Work instruction:
The response should consist of the records, reproduced exactly.

Input material:
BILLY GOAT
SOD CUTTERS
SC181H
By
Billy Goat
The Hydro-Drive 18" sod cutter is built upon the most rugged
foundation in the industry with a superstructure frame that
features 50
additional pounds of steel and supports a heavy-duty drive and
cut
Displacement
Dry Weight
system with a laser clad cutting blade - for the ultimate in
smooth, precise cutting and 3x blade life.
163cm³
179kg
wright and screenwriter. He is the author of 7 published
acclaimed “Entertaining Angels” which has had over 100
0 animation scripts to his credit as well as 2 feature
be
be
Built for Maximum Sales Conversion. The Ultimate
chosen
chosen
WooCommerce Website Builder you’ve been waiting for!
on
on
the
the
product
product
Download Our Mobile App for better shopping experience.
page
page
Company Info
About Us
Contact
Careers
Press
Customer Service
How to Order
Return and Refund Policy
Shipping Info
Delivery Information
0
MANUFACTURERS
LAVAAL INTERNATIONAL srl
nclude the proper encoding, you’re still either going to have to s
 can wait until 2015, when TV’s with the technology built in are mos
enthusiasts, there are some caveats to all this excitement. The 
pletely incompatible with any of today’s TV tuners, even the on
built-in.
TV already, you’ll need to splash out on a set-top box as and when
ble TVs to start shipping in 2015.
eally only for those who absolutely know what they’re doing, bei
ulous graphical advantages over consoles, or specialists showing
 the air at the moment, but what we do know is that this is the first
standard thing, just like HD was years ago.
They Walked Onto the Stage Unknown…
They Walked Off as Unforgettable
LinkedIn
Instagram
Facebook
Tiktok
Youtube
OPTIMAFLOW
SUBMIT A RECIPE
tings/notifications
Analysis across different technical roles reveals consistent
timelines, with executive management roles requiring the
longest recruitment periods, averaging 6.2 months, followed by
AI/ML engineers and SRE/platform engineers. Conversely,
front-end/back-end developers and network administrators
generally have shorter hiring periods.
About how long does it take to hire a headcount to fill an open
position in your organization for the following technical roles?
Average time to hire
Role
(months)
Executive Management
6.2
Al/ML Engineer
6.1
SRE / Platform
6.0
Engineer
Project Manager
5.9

Written response:
BILLY GOAT
SOD CUTTERS
SC181H
By
Billy Goat
The Hydro-Drive 18" sod cutter is built upon the most rugged
foundation in the industry with a superstructure frame that
features 50
additional pounds of steel and supports a heavy-duty drive and
cut
Displacement
Dry Weight
system with a laser clad cutting blade - for the ultimate in
smooth, precise cutting and 3x blade life.
163cm³
179kg
wright and screenwriter. He is the author of 7 published
acclaimed “Entertaining Angels” which has had over 100
0 animation scripts to his credit as well as 2 feature
be
be
Built for Maximum Sales Conversion. The Ultimate
chosen
chosen
WooCommerce Website Builder you’ve been waiting for!
on
on
the
the
product
product
Download Our Mobile App for better shopping experience.
page
page
Company Info
About Us
Contact
Careers
Press
Customer Service
How to Order
Return and Refund Policy
Shipping Info
Delivery Information
0
MANUFACTURERS
LAVAAL INTERNATIONAL srl
nclude the proper encoding, you’re still either going to have to s
 can wait until 2015, when TV’s with the technology built in are mos
enthusiasts, there are some caveats to all this excitement. The 
pletely incompatible with any of today’s TV tuners, even the on
built-in.
TV already, you’ll need to splash out on a set-top box as and when
ble TVs to start shipping in 2015.
eally only for those who absolutely know what they’re doing, bei
ulous graphical advantages over consoles, or specialists showing
 the air at the moment, but what we do know is that this is the first
standard thing, just like HD was years ago.
They Walked Onto the Stage Unknown…
They Walked Off as Unforgettable
LinkedIn
Instagram
Facebook
Tiktok
Youtube
OPTIMAFLOW
SUBMIT A RECIPE
tings/notifications
Analysis across different technical roles reveals consistent
timelines, with executive management roles requiring the
longest recruitment periods, averaging 6.2 months, followed by
AI/ML engineers and SRE/platform engineers. Conversely,
front-end/back-end developers and network administrators
generally have shorter hiring periods.
About how long does it take to hire a headcount to fill an open
position in your organization for the following technical roles?
Average time to hire
Role
(months)
Executive Management
6.2
Al/ML Engineer
6.1
SRE / Platform
6.0
Engineer
Project Manager
5.9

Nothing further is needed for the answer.